Несмотря на это, как видно по всему, дедушка Манол был человеком добродушным. А за столом — с родичами и приятелями — даже веселым. Выпьет несколько стаканов — и его белые щеки начинали алеть словно маки. «Отчего это у тебя такие щеки, Манол?» — посмеивались приятели. «От турецкой крови! — беззаботно отвечал дед. — Если ее вдруг из меня да выпустить, в Тополнице кровавая вода потечет».

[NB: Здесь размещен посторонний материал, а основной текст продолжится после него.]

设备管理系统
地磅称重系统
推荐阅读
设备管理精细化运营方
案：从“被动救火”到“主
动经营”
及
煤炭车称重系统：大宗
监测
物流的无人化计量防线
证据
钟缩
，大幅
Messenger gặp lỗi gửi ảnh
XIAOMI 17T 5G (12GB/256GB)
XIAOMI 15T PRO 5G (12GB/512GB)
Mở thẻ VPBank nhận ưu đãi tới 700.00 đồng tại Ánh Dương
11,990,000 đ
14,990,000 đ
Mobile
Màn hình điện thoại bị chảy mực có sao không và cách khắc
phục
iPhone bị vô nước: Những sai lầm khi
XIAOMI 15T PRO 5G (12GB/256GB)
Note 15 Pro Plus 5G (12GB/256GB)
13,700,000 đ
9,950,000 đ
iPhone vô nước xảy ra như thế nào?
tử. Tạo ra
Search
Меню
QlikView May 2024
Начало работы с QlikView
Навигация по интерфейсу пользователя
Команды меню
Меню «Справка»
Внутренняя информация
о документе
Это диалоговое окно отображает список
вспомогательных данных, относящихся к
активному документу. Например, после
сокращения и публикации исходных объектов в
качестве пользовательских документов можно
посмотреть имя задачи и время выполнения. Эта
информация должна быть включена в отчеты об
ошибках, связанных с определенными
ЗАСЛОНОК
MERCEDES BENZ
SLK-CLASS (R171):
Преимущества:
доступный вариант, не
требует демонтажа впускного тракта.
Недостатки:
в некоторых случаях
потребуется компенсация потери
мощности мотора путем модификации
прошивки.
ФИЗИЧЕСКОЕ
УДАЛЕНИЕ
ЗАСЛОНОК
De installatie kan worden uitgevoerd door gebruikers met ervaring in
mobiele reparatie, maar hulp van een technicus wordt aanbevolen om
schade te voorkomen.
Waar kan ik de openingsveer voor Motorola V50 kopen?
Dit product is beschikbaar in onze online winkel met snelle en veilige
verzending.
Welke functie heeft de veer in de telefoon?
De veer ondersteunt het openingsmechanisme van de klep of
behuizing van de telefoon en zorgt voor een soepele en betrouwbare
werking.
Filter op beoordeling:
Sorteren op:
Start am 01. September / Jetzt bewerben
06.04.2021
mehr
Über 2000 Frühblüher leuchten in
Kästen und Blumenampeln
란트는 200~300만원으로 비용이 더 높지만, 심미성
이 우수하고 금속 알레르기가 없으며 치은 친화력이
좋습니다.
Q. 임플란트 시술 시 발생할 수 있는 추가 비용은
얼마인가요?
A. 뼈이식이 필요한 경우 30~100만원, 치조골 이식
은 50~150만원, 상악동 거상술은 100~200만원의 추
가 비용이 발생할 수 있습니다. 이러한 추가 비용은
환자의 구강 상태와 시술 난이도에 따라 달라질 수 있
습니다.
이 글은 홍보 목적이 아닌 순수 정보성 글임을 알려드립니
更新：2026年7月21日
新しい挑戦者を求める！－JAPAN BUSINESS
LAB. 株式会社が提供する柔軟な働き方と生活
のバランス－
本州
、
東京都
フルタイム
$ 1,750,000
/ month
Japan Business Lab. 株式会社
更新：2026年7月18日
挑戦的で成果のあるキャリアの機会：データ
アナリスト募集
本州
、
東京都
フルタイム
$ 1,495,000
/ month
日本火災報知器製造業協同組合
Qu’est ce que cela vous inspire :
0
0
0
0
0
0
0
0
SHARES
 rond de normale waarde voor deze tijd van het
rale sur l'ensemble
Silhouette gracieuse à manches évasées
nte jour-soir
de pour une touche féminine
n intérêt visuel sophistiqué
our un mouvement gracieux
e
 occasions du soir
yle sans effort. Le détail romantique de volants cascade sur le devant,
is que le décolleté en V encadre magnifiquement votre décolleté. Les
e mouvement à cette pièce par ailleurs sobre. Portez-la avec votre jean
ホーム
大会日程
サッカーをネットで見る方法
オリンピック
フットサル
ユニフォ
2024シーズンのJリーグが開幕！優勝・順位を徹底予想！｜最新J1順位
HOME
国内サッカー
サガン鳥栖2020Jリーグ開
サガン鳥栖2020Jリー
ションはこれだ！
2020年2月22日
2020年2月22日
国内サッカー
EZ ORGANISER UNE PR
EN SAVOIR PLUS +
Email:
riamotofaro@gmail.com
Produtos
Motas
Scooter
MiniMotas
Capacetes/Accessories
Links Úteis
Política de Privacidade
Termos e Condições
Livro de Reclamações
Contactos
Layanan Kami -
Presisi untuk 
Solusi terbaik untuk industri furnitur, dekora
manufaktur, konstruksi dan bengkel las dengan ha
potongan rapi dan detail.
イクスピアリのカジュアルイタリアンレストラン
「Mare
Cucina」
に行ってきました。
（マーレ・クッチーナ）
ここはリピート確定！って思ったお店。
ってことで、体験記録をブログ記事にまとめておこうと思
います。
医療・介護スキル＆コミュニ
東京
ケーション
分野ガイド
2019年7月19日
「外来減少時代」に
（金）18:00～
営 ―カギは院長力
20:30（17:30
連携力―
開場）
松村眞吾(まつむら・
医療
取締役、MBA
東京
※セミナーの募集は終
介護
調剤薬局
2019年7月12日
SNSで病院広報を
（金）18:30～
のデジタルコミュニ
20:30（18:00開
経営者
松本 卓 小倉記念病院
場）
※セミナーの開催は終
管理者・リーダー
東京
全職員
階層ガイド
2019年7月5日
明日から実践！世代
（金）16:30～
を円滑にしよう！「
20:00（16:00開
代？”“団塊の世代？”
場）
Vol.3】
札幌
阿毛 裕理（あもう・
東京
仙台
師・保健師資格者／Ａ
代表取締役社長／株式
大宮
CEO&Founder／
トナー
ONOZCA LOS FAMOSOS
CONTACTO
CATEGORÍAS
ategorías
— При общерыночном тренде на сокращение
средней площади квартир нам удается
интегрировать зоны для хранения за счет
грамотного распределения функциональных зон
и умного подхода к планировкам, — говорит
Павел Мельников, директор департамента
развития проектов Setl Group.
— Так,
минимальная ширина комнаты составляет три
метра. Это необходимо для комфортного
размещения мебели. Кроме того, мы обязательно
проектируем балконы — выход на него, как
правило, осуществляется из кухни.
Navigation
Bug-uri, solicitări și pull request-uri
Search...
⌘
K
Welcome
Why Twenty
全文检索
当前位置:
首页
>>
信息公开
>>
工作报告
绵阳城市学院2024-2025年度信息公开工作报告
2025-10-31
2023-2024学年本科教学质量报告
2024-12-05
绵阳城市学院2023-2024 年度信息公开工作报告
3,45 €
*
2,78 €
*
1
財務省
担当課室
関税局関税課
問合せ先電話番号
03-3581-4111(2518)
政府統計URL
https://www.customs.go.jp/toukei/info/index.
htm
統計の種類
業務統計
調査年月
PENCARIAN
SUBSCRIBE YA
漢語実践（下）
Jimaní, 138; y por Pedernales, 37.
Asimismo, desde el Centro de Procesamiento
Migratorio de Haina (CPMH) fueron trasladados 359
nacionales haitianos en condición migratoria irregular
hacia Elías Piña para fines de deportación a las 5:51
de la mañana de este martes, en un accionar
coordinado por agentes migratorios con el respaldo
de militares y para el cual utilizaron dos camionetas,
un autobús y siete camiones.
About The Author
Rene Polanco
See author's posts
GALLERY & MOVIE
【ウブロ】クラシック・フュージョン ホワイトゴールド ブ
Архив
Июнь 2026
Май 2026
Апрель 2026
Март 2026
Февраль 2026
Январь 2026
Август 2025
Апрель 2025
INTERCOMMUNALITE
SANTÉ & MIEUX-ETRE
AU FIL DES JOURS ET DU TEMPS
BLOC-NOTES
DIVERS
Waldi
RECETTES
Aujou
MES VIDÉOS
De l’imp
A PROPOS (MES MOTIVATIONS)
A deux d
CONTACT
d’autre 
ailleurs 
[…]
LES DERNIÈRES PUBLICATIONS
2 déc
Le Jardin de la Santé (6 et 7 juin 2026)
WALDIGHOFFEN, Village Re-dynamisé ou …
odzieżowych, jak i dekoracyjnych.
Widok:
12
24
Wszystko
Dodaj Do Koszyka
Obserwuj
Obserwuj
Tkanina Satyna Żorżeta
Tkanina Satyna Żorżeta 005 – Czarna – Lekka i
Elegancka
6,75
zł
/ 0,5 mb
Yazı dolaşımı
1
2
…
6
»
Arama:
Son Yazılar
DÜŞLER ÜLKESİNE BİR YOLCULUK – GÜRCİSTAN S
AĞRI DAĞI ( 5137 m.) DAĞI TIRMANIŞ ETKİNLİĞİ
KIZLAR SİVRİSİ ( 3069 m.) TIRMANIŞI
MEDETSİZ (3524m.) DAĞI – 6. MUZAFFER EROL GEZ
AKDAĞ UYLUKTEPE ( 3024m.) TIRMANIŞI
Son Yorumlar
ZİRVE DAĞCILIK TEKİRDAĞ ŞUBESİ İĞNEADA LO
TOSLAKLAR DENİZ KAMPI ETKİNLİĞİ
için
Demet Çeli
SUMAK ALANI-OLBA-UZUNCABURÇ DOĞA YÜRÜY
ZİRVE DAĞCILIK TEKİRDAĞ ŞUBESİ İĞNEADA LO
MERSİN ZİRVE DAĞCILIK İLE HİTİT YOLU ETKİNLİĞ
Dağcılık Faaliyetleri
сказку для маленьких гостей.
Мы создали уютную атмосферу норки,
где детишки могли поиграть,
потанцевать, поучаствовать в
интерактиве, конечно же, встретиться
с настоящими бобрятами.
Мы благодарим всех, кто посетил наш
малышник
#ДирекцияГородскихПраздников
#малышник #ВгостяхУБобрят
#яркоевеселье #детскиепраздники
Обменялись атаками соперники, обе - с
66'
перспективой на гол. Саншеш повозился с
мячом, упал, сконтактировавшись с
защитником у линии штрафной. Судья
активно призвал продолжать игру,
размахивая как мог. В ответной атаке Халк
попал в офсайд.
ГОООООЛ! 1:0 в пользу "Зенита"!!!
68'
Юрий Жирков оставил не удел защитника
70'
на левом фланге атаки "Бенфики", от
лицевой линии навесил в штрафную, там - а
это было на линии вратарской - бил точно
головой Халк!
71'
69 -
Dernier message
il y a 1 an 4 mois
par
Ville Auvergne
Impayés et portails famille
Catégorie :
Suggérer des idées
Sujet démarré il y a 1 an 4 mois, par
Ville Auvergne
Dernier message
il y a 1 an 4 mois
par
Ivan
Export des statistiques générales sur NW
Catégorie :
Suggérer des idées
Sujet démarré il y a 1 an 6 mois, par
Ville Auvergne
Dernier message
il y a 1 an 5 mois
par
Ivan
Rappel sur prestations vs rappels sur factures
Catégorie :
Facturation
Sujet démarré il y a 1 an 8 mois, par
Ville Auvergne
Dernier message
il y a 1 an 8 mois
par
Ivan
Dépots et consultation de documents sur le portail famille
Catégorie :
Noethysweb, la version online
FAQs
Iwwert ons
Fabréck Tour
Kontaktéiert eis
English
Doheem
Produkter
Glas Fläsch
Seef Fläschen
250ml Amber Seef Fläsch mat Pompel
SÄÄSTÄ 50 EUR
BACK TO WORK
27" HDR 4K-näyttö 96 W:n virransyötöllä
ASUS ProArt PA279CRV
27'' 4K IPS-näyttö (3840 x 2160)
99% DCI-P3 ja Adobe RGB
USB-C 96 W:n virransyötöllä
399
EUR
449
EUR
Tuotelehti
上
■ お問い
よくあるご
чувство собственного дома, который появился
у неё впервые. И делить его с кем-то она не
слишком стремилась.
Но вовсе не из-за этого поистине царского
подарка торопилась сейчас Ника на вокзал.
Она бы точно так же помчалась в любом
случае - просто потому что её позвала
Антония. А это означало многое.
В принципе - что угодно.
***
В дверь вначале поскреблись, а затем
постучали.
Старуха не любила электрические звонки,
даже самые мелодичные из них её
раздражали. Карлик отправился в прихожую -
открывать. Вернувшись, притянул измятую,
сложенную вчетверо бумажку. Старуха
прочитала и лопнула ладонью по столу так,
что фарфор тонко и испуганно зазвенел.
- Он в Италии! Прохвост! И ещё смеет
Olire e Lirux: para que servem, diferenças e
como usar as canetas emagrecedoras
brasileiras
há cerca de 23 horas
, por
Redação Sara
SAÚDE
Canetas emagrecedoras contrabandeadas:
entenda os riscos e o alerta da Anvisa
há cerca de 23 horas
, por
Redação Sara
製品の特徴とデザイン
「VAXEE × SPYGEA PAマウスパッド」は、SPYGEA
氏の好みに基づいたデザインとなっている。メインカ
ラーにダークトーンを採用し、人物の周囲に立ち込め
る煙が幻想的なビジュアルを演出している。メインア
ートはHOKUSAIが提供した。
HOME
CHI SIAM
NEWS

Впрочем, я, кажется, слишком увлекся дедом, хотя он вполне заслуживает доброго слова. Но ведь, как я уже упоминал, эта небольшая хроника посвящена бабушке, бабушке Петре, самой удивительной, самой невероятной из женщин, во всяком случае из тех, которых я встречал в жизни. А она была простой крестьянкой из села Мечка, которое до сих пор зовется этим чудесным именем[4]. Побывать в этом селе я так и не собрался, впрочем, не очень-то мне верилось, что бабушка именно оттуда. Все связанное с нею странно и, пожалуй, даже необъяснимо. Взять хотя бы ее появление в Панагюриште. До самой смерти она ни разу не упомянула ни об отце, ни о матери. Не было у нее ни метрического, ни брачного свидетельства, так что я даже не знаю, как ее по-настоящему звали. Да и не очень-то стремился узнать, мне почему-то казалось, что излишнее любопытство оскорбит ее память.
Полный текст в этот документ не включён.